*What the exercise asks*:
From the records that follow, give the number of lines that include the word "They", with no further words.

Page-level text extractions

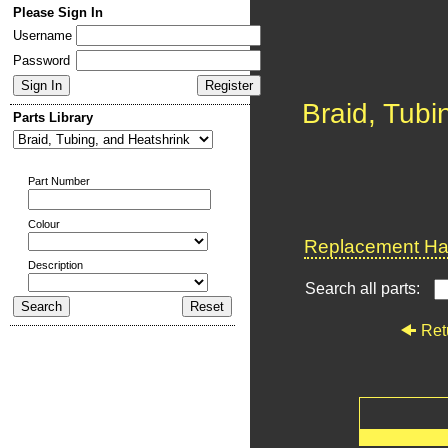
Please Sign In
Username
Password
Braid, Tubi
Parts Library
Part Number
Colour
Replacement Har
Description
Search all parts:
Ret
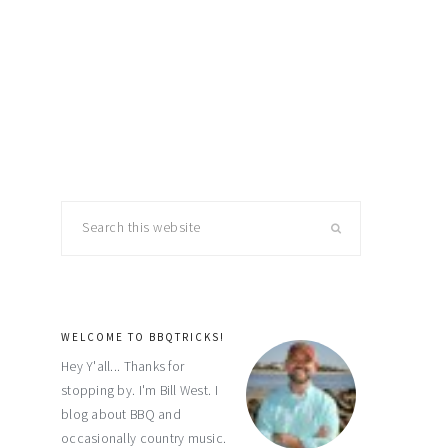
primary
Search
this
sidebar
website
WELCOME TO BBQTRICKS!
Hey Y'all... Thanks for
stopping by. I'm Bill West. I
blog about BBQ and
occasionally country music.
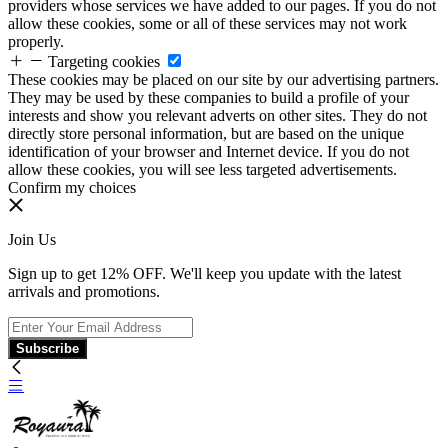
providers whose services we have added to our pages. If you do not
allow these cookies, some or all of these services may not work
properly.
Targeting cookies
These cookies may be placed on our site by our advertising partners.
They may be used by these companies to build a profile of your
interests and show you relevant adverts on other sites. They do not
directly store personal information, but are based on the unique
identification of your browser and Internet device. If you do not
allow these cookies, you will see less targeted advertisements.
Confirm my choices
Join Us
Sign up to get 12% OFF. We'll keep you update with the latest
arrivals and promotions.
Subscribe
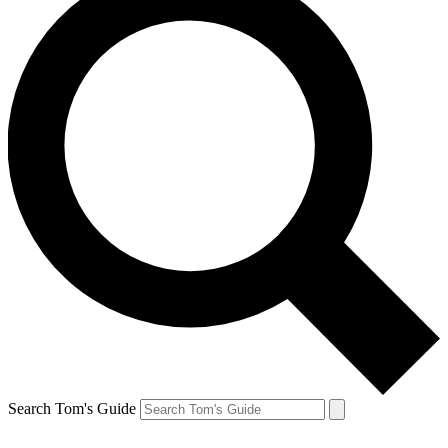
Search Tom's Guide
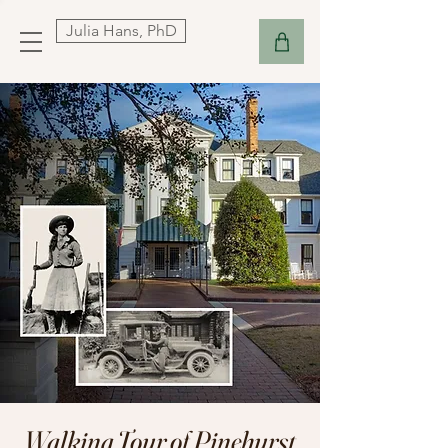
Julia Hans, PhD
Walking Tour of Pinehurst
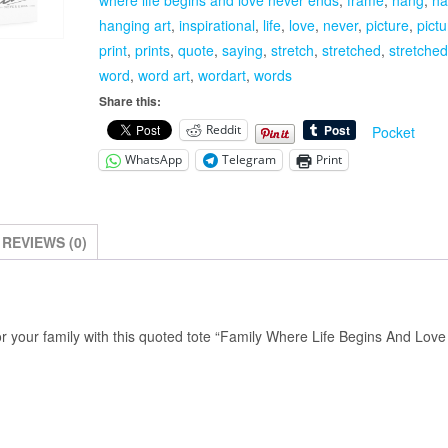
Stretched
hanging art
,
inspirational
,
life
,
love
,
never
,
picture
,
pict
Canvas
print
,
prints
,
quote
,
saying
,
stretch
,
stretched
,
stretche
Wrap
word
,
word art
,
wordart
,
words
Frame
Share this:
quantity
Reddit
Pocket
WhatsApp
Telegram
Print
REVIEWS (0)
or your family with this quoted tote “Family Where Life Begins And Lov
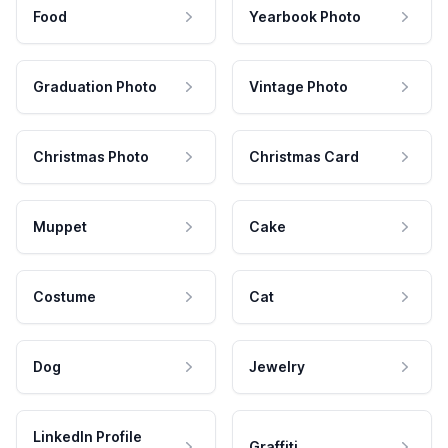
Food
Yearbook Photo
Graduation Photo
Vintage Photo
Christmas Photo
Christmas Card
Muppet
Cake
Costume
Cat
Dog
Jewelry
LinkedIn Profile
Graffiti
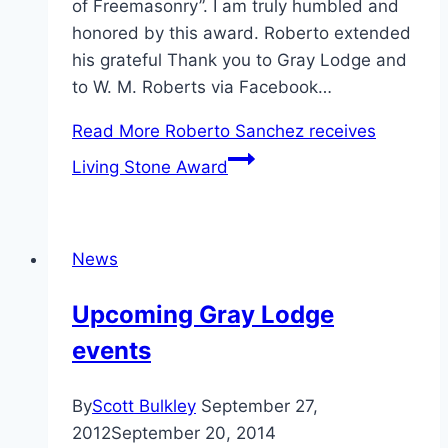
of Freemasonry”. I am truly humbled and
honored by this award. Roberto extended
his grateful Thank you to Gray Lodge and
to W. M. Roberts via Facebook…
Read More
Roberto Sanchez receives
Living Stone Award
News
Upcoming Gray Lodge
events
By
Scott Bulkley
September 27,
2012
September 20, 2014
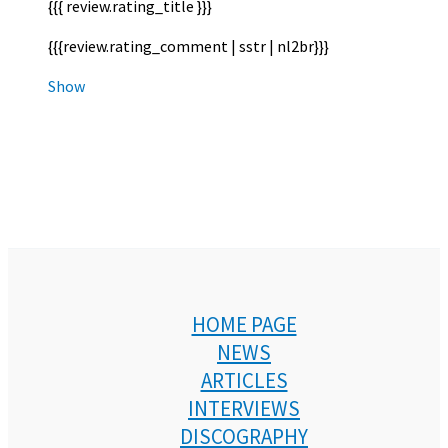
{{{ review.rating_title }}}
{{{review.rating_comment | sstr | nl2br}}}
Show
HOME PAGE
NEWS
ARTICLES
INTERVIEWS
DISCOGRAPHY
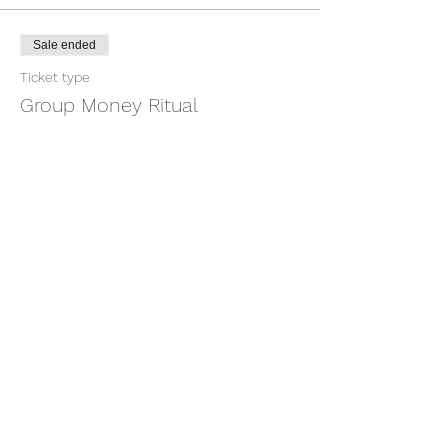
Sale ended
Ticket type
Group Money Ritual
More info
Price
$7.00
+$0.18 ticket service fee
Share this event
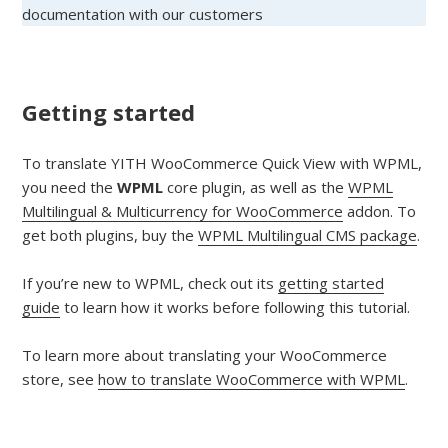
documentation with our customers
Getting started
To translate YITH WooCommerce Quick View with WPML,
you need the
WPML
core plugin, as well as the
WPML
Multilingual & Multicurrency for WooCommerce
addon. To
get both plugins, buy the
WPML Multilingual CMS package
.
If you’re new to WPML, check out its
getting started
guide
to learn how it works before following this tutorial.
To learn more about translating your WooCommerce
store, see
how to translate WooCommerce with WPML
.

*Solution*:
2